In July 2018, a multistate coalition filed a lawsuit to stop the Trump Administration. In November 2019, District Court Judge Robert Lasnik ruled that the Trump Administration’s decision to allow the files’ distribution was arbitrary, capricious, and unlawful: “Given the agency's prior position regarding the need to regulate 3D-printed firearms and the CAD [computer aided design] files used to manufacture them, it must do more than simply announce a contrary position.” Judge Lasnik went on to write, “Overall, the Department of State concluded that the worldwide publication of computerized instructions for the manufacture of undetectable firearms was a threat to world peace and the national security interests of the United States and would cause serious and long-lasting harm to its foreign policy.
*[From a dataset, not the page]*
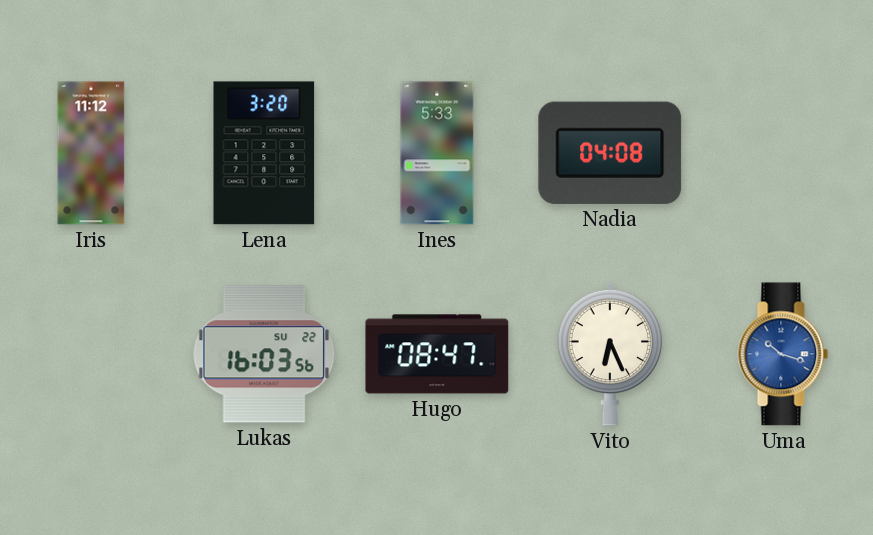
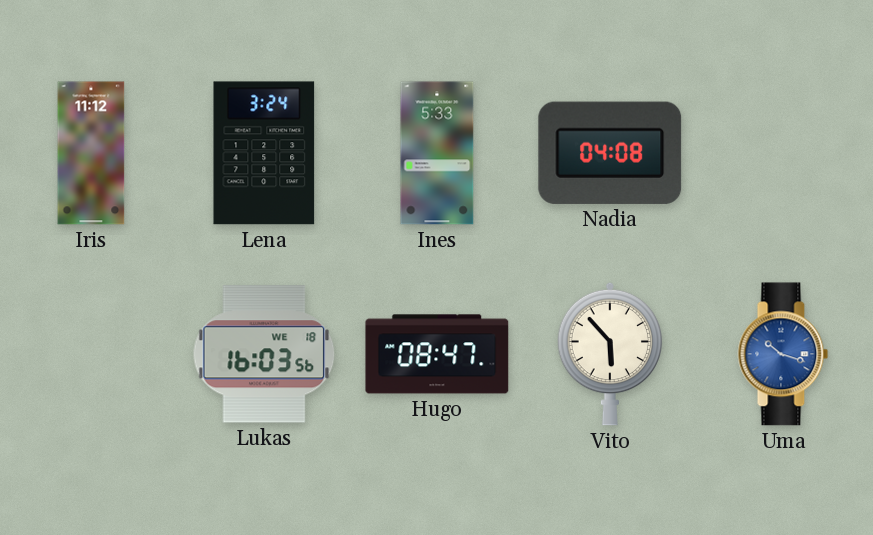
Lena: 3:20 -> 3:24
Lukas date: SU 22 -> WE 18
Vito: 6:26 -> 5:53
Against these findings, the federal defendants offer nothing.”

Despite its loss in federal court, the Trump Administration is trying again — this time by publishing new rules that would transfer the regulation of 3D-printed guns from the Department of State to the Department of Commerce. In the new rules, the Administration acknowledges the dangers posed by the distribution of 3D-printed gun files: “Such items could be easily used in the proliferation of conventional weapons, the acquisition of destabilizing numbers of such weapons, or for acts of terrorism…The potential for the ease of access to the software and technology, undetectable means of production, and potential to inflict harm on U.S. persons and allies abroad present a grave concern for the United States.”

In spite of these dangers, loopholes in Commerce regulations mean the agency will lack the power to regulate 3D-printed guns in any meaningful way — effectively allowing their unlimited distribution.

Additionally, despite the claims of a handful of critics, the Administration has acknowledged that regulating the distribution of 3D-printed gun files does not in any way violate the First or Second Amendments: “Limitations on the dissemination of such functional technology and software do not violate the right to free expression under the First Amendment. Nor does the final rule violate the right to keep and bear arms under the Second Amendment.”

The lawsuit filed today asserts that the rule is unlawful for reasons similar to the ones found by the district court in earlier litigation. The Administration has still offered no evidence supporting their about-face on the risks of allowing unregulated access to firearms worldwide — making the rule arbitrary and capricious, in violation of the Administrative Procedure Act (APA). In fact, the Administration agrees that regulation is needed, even though its new regulations are toothless and will not prevent the global dissemination of 3D-printed guns.

In providing public notice of the rule, the Administration mentioned other changes to regulations for small firearms, but not the changes to 3D-printed guns. That failure to provide meaningful public notice also violates the APA.

Joining Attorney General James in filing today’s lawsuit are the attorneys general of Washington, California, Colorado, Connecticut, Delaware, Hawaii, Illinois, Maine, Maryland, Massachusetts, Michigan, Minnesota, New Jersey, North Carolina, Oregon, Pennsylvania, Rhode Island, Vermont, Virginia, and the District of Columbia.